SQL-- INNER JOIN:只返回两表都有匹配的行
SELECT
  o.id AS order_id,
  u.username,
  u.email,
  o.status,
  o.total,
  o.created_at
FROM orders o
INNER JOIN users u ON o.user_id = u.id
WHERE o.status = 'delivered'
ORDER BY o.created_at DESC
LIMIT 20;

-- LEFT JOIN:返回左表所有行,右表无匹配时为 NULL
-- 场景:找出没有下过订单的用户
SELECT u.id, u.username, COUNT(o.id) AS order_count
FROM users u
LEFT JOIN orders o ON u.id = o.user_id
GROUP BY u.id, u.username
HAVING COUNT(o.id) = 0;

-- 三表 JOIN:订单明细完整信息
SELECT
  o.id AS order_id,
  u.username,
  p.name AS product_name,
  oi.quantity,
  oi.unit_price,
  (oi.quantity * oi.unit_price) AS line_total
FROM order_items oi
JOIN orders   o ON oi.order_id   = o.id
JOIN users    u ON o.user_id     = u.id
JOIN products p ON oi.product_id = p.id
WHERE o.id = 1001;

3.6 聚合函数与 GROUP BY

SQL-- 常用聚合函数
SELECT
  COUNT(*) AS total_orders,
  COUNT(DISTINCT user_id) AS unique_customers,
  SUM(total) AS total_revenue,
  AVG(total) AS avg_order_value,
  MIN(total) AS min_order,
  MAX(total) AS max_order,
  PERCENTILE_CONT(0.5) WITHIN GROUP (ORDER BY total) AS median_order
FROM orders
WHERE status = 'delivered';

-- GROUP BY + HAVING:按月统计营收,只看超过 10 万的月份
SELECT
  DATE_TRUNC('month', created_at) AS month,
  COUNT(*) AS orders,
  SUM(total) AS revenue
FROM orders
WHERE status = 'delivered'
GROUP BY DATE_TRUNC('month', created_at)
HAVING SUM(total) > 100000
ORDER BY month DESC;

3.7 子查询与 EXISTS

SQL-- IN 子查询:找出购买过某商品的用户
SELECT * FROM users
WHERE id IN (
  SELECT DISTINCT o.user_id
  FROM orders o
  JOIN order_items oi ON o.id = oi.order_id
  WHERE oi.product_id = 1
);

-- EXISTS(相关子查询,通常比 IN 更高效)
SELECT * FROM users u
WHERE EXISTS (
  SELECT 1 FROM orders o
  WHERE o.user_id = u.id AND o.total > 10000  -- 引用外部的 u.id
);

-- 标量子查询:在 SELECT 列表中嵌套
SELECT
  u.username,
  (
    SELECT SUM(total)
    FROM orders o
    WHERE o.user_id = u.id AND o.status = 'delivered'
  ) AS lifetime_value
FROM users u
ORDER BY lifetime_value DESC NULLS LAST
LIMIT 10;

3.8 DISTINCT ON — PostgreSQL 特有利器

DISTINCT ON 是 PostgreSQL 特有的扩展语法,可以按某些列去重,保留每组中的第一行(由 ORDER BY 决定保留哪行)。

💡

DISTINCT ON 的典型场景"取每个用户最近一次登录记录"、"取每个商品最新的价格变更"、"取每个分类中价格最低的商品"。
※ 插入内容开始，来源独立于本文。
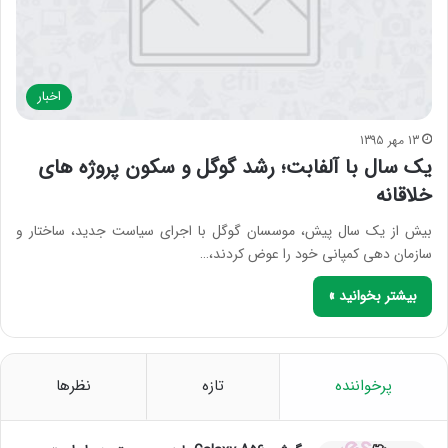
اخبار
13 مهر 1395
یک سال با آلفابت؛ رشد گوگل و سکون پروژه های
خلاقانه
بیش از یک سال پیش، موسسان گوگل با اجرای سیاست جدید، ساختار و
سازمان دهی کمپانی خود را عوض کردند،…
بیشتر بخوانید »
پرخواننده
تازه
نظرها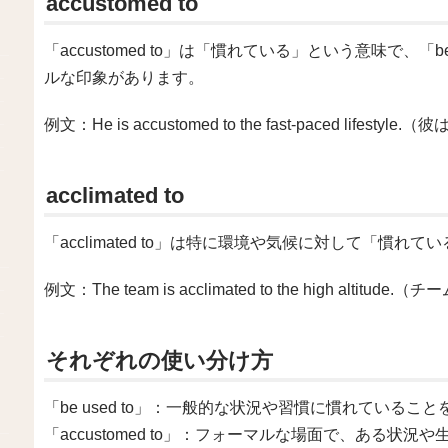
accustomed to
「accustomed to」は「慣れている」という意味で、「
ルな印象があります。
例文：He is accustomed to the fast-paced li
acclimated to
「acclimated to」は特に環境や気候に対して「慣
例文：The team is acclimated to the high alt
それぞれの使い分け方
「be used to」：一般的な状況や習慣に慣れているこ
「accustomed to」：フォーマルな場面で、ある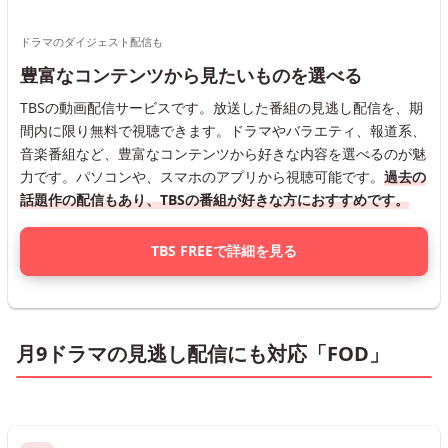
ドラマのダイジェスト配信も
豊富なコンテンツから見たいものを選べる
TBSの動画配信サービスです。放送した番組の見逃し配信を、期
間内に限り無料で視聴できます。ドラマやバラエティ、報道系、
音楽番組など、豊富なコンテンツから好きな内容を選べるのが魅
力です。パソコンや、スマホのアプリから視聴可能です。
過去の
話題作の配信もあり、TBSの番組が好きな方におすすめです。
TBS FREEで詳細を見る
月9ドラマの見逃し配信にも対応「FOD」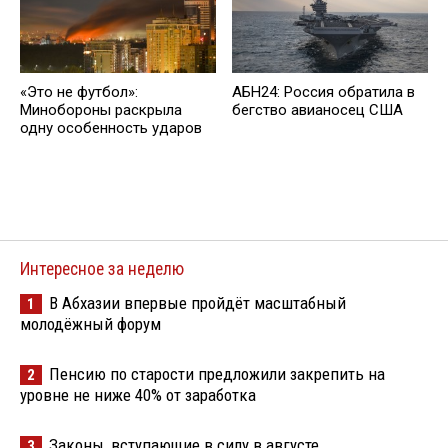
«Это не футбол»:
АБН24: Россия обратила в
Минобороны раскрыла
бегство авианосец США
одну особенность ударов
Интересное за неделю
В Абхазии впервые пройдёт масштабный
1
молодёжный форум
Пенсию по старости предложили закрепить на
2
уровне не ниже 40% от заработка
Законы, вступающие в силу в августе
3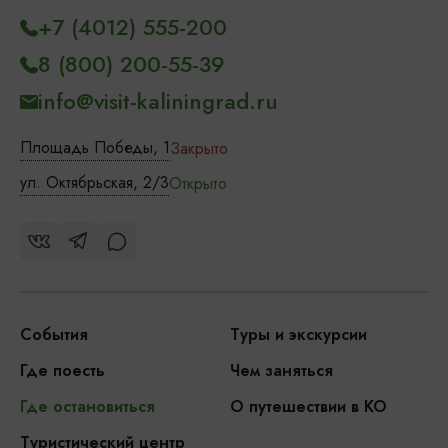
+7 (4012) 555-200
8 (800) 200-55-39
info@visit-kaliningrad.ru
Площадь Победы, 1
Закрыто
ул. Октябрьская, 2/3
Открыто
События
Туры и экскурсии
Где поесть
Чем заняться
Где остановиться
О путешествии в КО
Туристический центр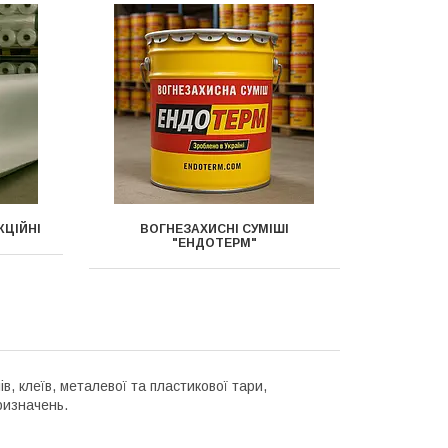
ЦІЙНІ
ВОГНЕЗАХИСНІ СУМІШІ
"ЕНДОТЕРМ"
в, клеїв, металевої та пластикової тари,
ризначень.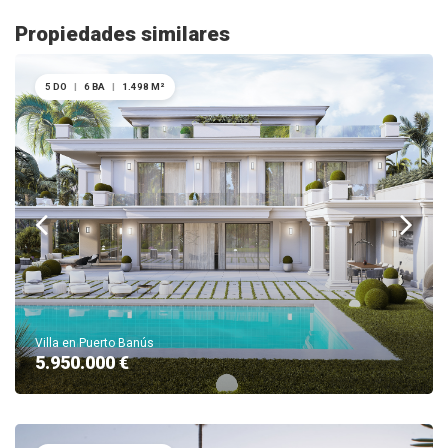
Propiedades similares
5 DO
|
6 BA
|
1.498 M²
Villa en Puerto Banús
5.950.000 €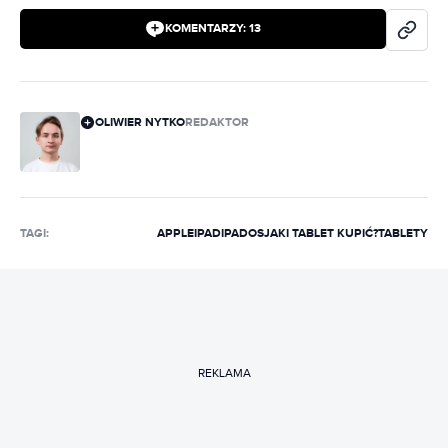
KOMENTARZY:
13
OLIWIER NYTKO
REDAKTOR
TAGI:
APPLE
IPAD
IPADOS
JAKI TABLET KUPIĆ?
TABLETY
REKLAMA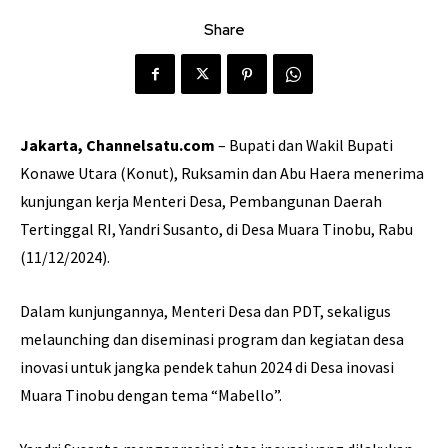
Share
Jakarta, Channelsatu.com
– Bupati dan Wakil Bupati
Konawe Utara (Konut), Ruksamin dan Abu Haera menerima
kunjungan kerja Menteri Desa, Pembangunan Daerah
Tertinggal RI, Yandri Susanto, di Desa Muara Tinobu, Rabu
(11/12/2024).
Dalam kunjungannya, Menteri Desa dan PDT, sekaligus
melaunching dan diseminasi program dan kegiatan desa
inovasi untuk jangka pendek tahun 2024 di Desa inovasi
Muara Tinobu dengan tema “Mabello”.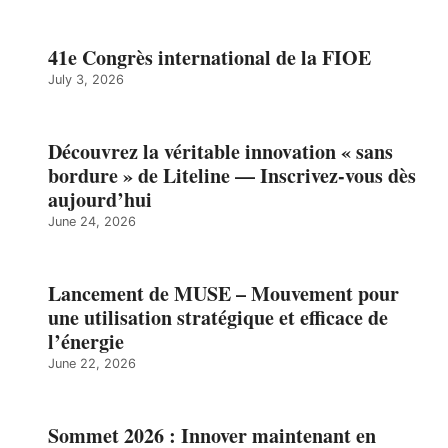
41e Congrès international de la FIOE
July 3, 2026
Découvrez la véritable innovation « sans
bordure » de Liteline — Inscrivez-vous dès
aujourd’hui
June 24, 2026
Lancement de MUSE – Mouvement pour
une utilisation stratégique et efficace de
l’énergie
June 22, 2026
Sommet 2026 : Innover maintenant en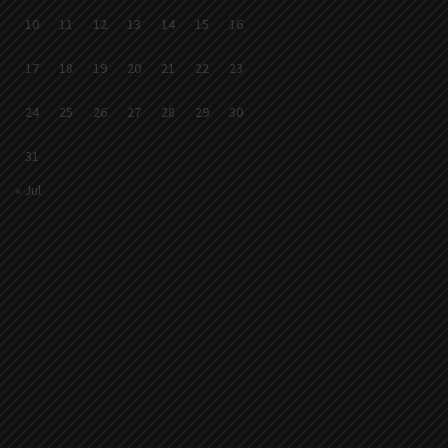
10
11
12
13
14
15
16
17
18
19
20
21
22
23
24
25
26
27
28
29
30
31
« Jul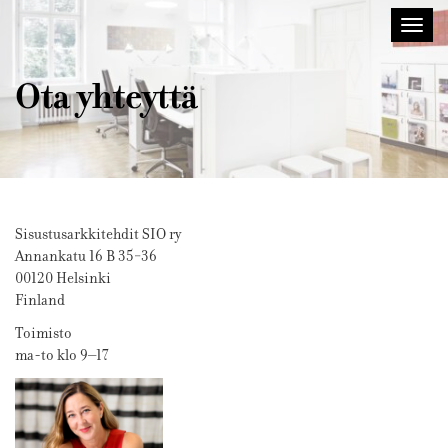
Sisustusarkkitehdit
Avaa/
SIO
valik
Ota yhteyttä
Sisustusarkkitehdit SIO ry
Annankatu 16 B 35−36
00120 Helsinki
Finland
Toimisto
ma-to klo 9–17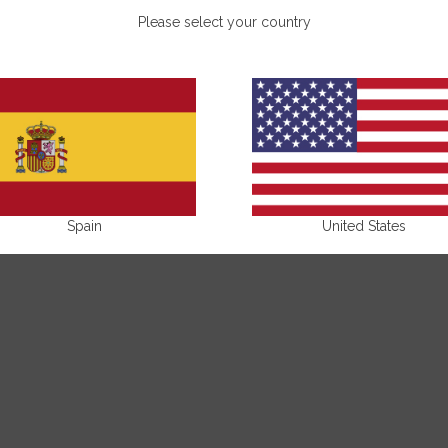
Please select your country
Spain
United States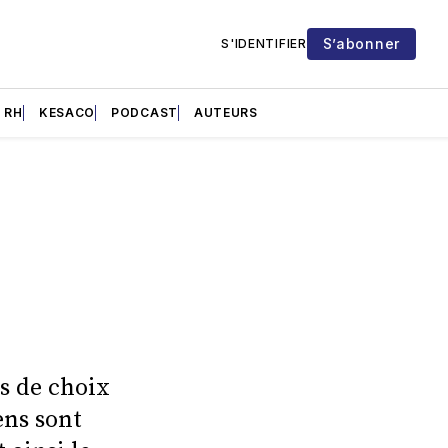
S’abonner
S'IDENTIFIER
RH
KESACO
PODCAST
AUTEURS
es de choix
ens sont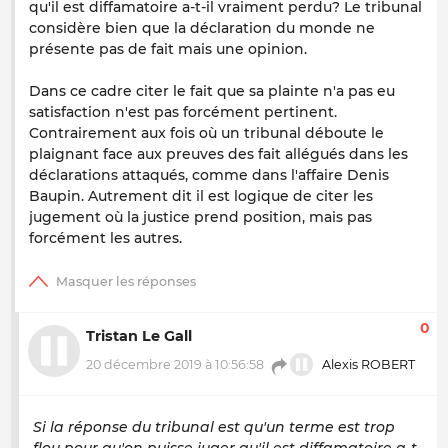
qu'il est diffamatoire a-t-il vraiment perdu? Le tribunal
considère bien que la déclaration du monde ne
présente pas de fait mais une opinion.
Dans ce cadre citer le fait que sa plainte n'a pas eu
satisfaction n'est pas forcément pertinent.
Contrairement aux fois où un tribunal déboute le
plaignant face aux preuves des fait allégués dans les
déclarations attaqués, comme dans l'affaire Denis
Baupin. Autrement dit il est logique de citer les
jugement où la justice prend position, mais pas
forcément les autres.
0
Tristan Le Gall
20 décembre 2019 à 10:56:58
Alexis ROBERT
Si la réponse du tribunal est qu'un terme est trop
在 MySQL 中需要用 ROW_NUMBER() 窗口函数才能实现。

SQL-- 取每个用户最近一笔订单
SELECT DISTINCT ON (user_id)
  user_id,
  id AS order_id,
  total,
  status,
  created_at
FROM orders
ORDER BY user_id, created_at DESC;
-- 规则:DISTINCT ON 的列必须出现在 ORDER BY 最前面
-- 语义:先按 user_id 分组,每组内按 created_at DESC 排序,取第一行

-- 取每个分类中价格最低的商品
SELECT DISTINCT ON (category_id)
  category_id,
  id AS product_id,
  name,
  price
FROM products
WHERE is_active = TRUE
ORDER BY category_id, price ASC;
📌

本章小结PostgreSQL 的 DDL 可以在事务中回滚,这是重大优势。INSERT ... ON CONFLICT DO UPDATE(UPSERT)是同步数据的利器,EXCLUDED 代指被冲突的新行。UPDATE ... FROM 支持连表更新。DISTINCT ON 是 PG 特有语法,优雅解决"每组取最新/最小/最大一行"的需求。